:: ASSIGNMENT ::
Your answer must be the exact lines from the one holding "もあわせて確認してください。" through the last line of the records below, with no pictures.

:: DATA IN THIS EXERCISE ::
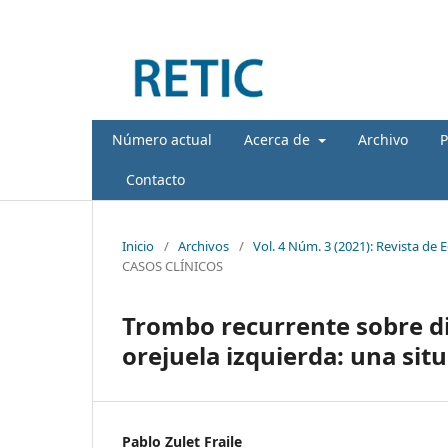
Número actual
Acerca de
Archivo
P
Contacto
Inicio
/
Archivos
/
Vol. 4 Núm. 3 (2021): Revista de 
CASOS CLÍNICOS
Trombo recurrente sobre di
orejuela izquierda: una situ
Pablo Zulet Fraile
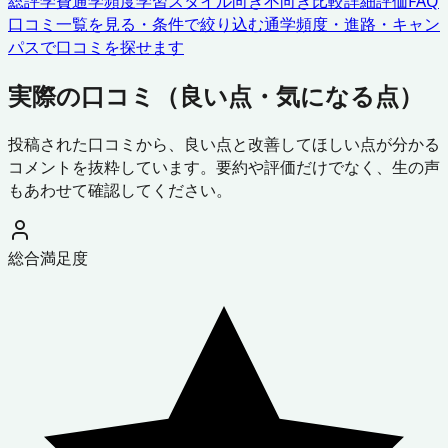
総評
学費
通学頻度
学習スタイル
向き不向き
比較
詳細評価
FAQ
口コミ一覧を見る・条件で絞り込む
通学頻度・進路・キャン
パスで口コミを探せます
実際の口コミ（良い点・気になる点）
投稿された口コミから、良い点と改善してほしい点が分かる
コメントを抜粋しています。要約や評価だけでなく、生の声
もあわせて確認してください。
総合満足度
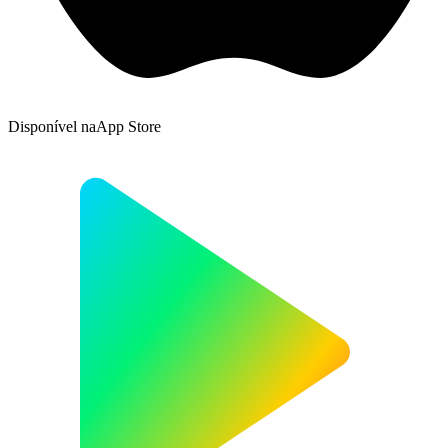
Disponível na
App Store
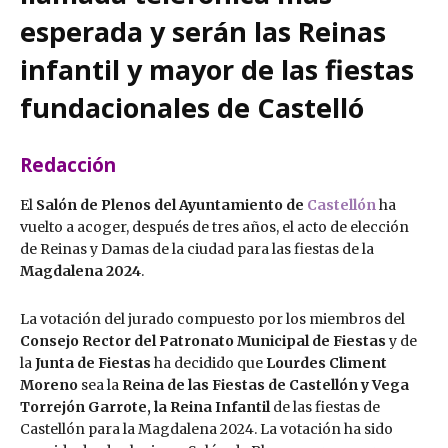
esperada y serán las Reinas
infantil y mayor de las fiestas
fundacionales de Castelló
Redacción
El
Salón de Plenos del Ayuntamiento de
Castellón
ha
vuelto a acoger, después de tres años, el acto de elección
de Reinas y Damas de la ciudad para las fiestas de la
Magdalena 2024
.
La votación del jurado compuesto por los miembros del
Consejo Rector del Patronato Municipal de Fiestas
y de
la
Junta de Fiestas
ha decidido que
Lourdes Climent
Moreno
sea la
Reina de las Fiestas de Castellón y Vega
Torrejón Garrote, la Reina Infantil
de las fiestas de
Castellón para la Magdalena 2024. La votación ha sido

:: SOLUTION TO THE EXERCISE ::
もあわせて確認してください。
総合満足度
Disponível na
App Store
esperada y serán las Reinas
infantil y mayor de las fiestas
fundacionales de Castelló
Redacción
El
Salón de Plenos del Ayuntamiento de
Castellón
ha
vuelto a acoger, después de tres años, el acto de elección
de Reinas y Damas de la ciudad para las fiestas de la
Magdalena 2024
.
La votación del jurado compuesto por los miembros del
Consejo Rector del Patronato Municipal de Fiestas
y de
la
Junta de Fiestas
ha decidido que
Lourdes Climent
Moreno
sea la
Reina de las Fiestas de Castellón y Vega
Torrejón Garrote, la Reina Infantil
de las fiestas de
Castellón para la Magdalena 2024. La votación ha sido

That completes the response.